There soon came a change, however, and the lessons ceased
altogether.
Tom had come down to his old quarters, and, in the arrogance of
convalescence, had presumed on his imagined strength, and so
caught cold. An alarming relapse was the consequence, and there
was no more playing; for now his condition began to draw to a
change, of which, for some time, none of them had even thought,
the patient had seemed so certainly recovering.
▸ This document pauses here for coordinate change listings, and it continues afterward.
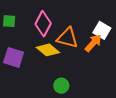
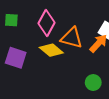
green circle: (61, 86) -> (93, 83), moved

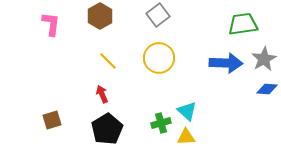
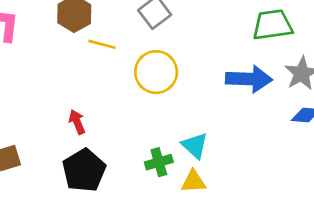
yellow line: (108, 61) -> (102, 44), moved, turned -30

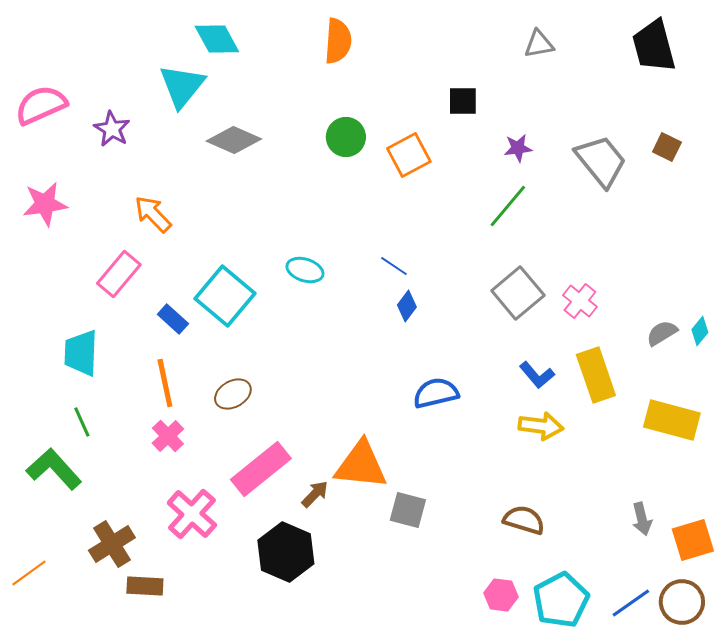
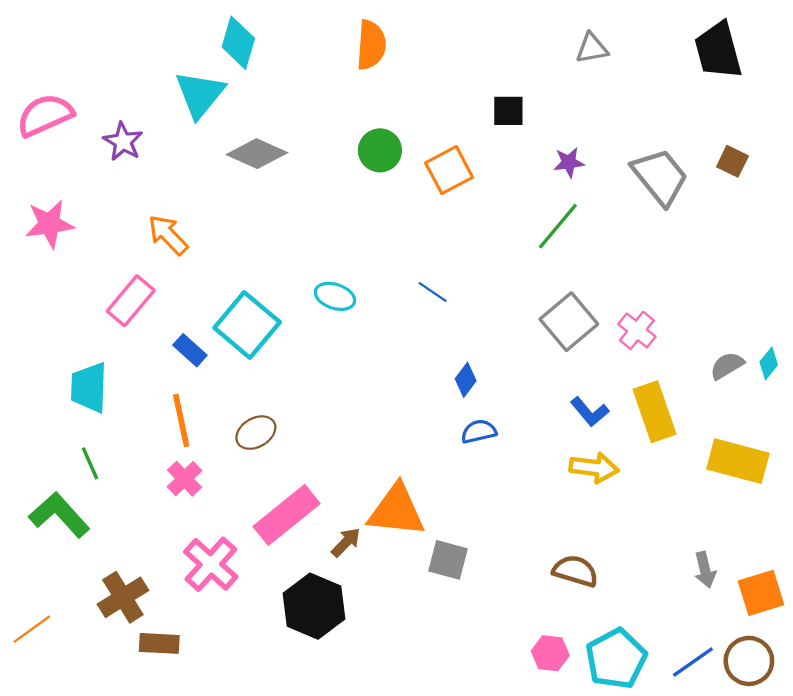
cyan diamond: (217, 39) -> (238, 43), turned 45
blue diamond: (407, 306) -> (466, 380), moved
blue semicircle: (436, 393) -> (479, 431), size x0.7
The cold settled
on his lungs, and he sank rapidly.
Joseph, whose violin was useless now, was not the less in
attendance. Every evening, when his work was over, he came
knocking gently at the door of the parlor, and never left until
Tom was settled for the night. The most silently helpful,
undemonstrative being he was, that doctor could desire to wait
upon patient. When it was his turn to watch, he never closed an
eye, but at daybreak--for it was now spring--would rouse Mary,
and go off straight to his work, nor taste food until the hour
for the mid-day meal arrived.
Tom speedily became aware that his days were numbered--phrase of
unbelief, for are they not numbered from the beginning? Are our
hairs numbered, and our days forgotten--till death gives a hint
to the doctor? He was sorry for his past life, and thoroughly
ashamed of much of it, saying in all honesty he would rather die
than fall for one solitary week into the old ways--not that he
wished to die, for, with the confidence of youth, he did not
believe he could fall into the old ways again.